I realize many people won’t agree. They will prefer more political types like George Tenet or more conservative types such as Cal Thomas, both earlier speakers this year. They will pick contemporary faces over history’s lessons.
Ken Burns spoke on behalf of history, on why it is so important to study it, and how the “bottom up” approach is what makes it real, alive. The “top down” approach is about dates and names and battles; the “bottom up” is about the common people who populated our country and made it great.
Burns should know, as he has made his reputation as a filmmaker whose lens focuses on history in the guise of such subjects as the Civil War, baseball, and jazz. He has made films about all three subjects, but truthfully each is really about capturing what was going on in our country within the framework of each topic. To hear Burns tell it, they all have to do with politics and race and money and cultural identity.

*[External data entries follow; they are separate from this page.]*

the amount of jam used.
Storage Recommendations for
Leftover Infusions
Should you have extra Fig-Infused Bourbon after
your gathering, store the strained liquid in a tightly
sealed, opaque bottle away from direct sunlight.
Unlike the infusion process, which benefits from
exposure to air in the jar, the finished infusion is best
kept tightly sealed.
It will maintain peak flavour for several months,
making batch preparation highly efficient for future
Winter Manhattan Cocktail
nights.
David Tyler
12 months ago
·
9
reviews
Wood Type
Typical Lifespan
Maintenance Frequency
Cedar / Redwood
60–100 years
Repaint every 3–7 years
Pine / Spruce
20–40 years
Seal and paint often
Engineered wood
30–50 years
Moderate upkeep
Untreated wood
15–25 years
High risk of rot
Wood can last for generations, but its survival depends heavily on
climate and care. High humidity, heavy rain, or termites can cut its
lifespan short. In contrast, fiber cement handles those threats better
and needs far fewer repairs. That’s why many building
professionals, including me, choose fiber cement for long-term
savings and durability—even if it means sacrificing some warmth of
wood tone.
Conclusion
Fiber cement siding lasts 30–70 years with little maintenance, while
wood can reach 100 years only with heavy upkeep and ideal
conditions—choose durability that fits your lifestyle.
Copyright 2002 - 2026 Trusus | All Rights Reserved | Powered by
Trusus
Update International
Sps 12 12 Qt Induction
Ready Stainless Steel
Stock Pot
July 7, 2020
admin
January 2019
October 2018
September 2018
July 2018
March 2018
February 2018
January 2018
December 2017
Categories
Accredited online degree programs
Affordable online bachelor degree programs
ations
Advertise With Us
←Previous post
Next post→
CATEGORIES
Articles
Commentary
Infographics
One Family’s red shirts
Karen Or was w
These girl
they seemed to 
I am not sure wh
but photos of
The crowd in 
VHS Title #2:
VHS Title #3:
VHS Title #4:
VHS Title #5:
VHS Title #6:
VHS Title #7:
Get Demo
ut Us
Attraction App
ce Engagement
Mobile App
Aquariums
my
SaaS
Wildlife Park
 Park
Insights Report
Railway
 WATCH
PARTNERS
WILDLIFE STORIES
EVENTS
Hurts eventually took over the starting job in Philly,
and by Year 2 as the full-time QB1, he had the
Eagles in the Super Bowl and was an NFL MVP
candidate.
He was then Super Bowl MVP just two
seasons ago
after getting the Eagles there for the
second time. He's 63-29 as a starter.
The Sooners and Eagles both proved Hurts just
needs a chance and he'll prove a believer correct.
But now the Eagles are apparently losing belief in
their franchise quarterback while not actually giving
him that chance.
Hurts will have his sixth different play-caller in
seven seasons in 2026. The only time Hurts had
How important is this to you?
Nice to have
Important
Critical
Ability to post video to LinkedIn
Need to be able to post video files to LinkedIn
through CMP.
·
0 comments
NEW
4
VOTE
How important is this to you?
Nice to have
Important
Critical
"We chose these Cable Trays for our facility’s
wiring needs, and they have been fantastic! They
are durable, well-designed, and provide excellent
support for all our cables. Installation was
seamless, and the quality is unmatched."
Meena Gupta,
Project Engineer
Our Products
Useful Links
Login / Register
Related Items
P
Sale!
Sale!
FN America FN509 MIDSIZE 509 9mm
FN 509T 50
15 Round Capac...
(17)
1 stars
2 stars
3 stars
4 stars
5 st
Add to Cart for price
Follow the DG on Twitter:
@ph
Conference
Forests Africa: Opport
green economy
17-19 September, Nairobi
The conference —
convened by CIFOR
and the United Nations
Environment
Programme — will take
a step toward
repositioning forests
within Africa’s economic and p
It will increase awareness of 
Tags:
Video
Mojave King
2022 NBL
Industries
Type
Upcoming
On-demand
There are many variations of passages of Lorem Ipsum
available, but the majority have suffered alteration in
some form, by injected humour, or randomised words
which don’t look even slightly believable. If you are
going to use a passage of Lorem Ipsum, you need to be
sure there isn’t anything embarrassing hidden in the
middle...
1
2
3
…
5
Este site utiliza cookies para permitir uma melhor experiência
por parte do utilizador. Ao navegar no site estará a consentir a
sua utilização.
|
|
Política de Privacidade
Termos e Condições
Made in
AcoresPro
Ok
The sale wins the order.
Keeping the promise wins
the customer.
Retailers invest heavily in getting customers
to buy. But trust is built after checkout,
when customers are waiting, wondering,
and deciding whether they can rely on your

Burn’s primary message is this: Pick any broad topic you want – the presidency of George Washington, Abraham Lincoln’s way with words, the journeys of Lewis and Clark – and study it carefully. If you do, you can learn a great deal about who we, Americans, are as a people while you learn who the people we think we’re studying are.
Burns has a facility with words that one expects comes from his creation of films. He spoke dramatically, using various literary devices, quoting other authors and historians. Perhaps this is why I enjoyed him above all others. He said, more than once, that history comes down to words. Being a writer myself, I believe everything ultimately comes down to words.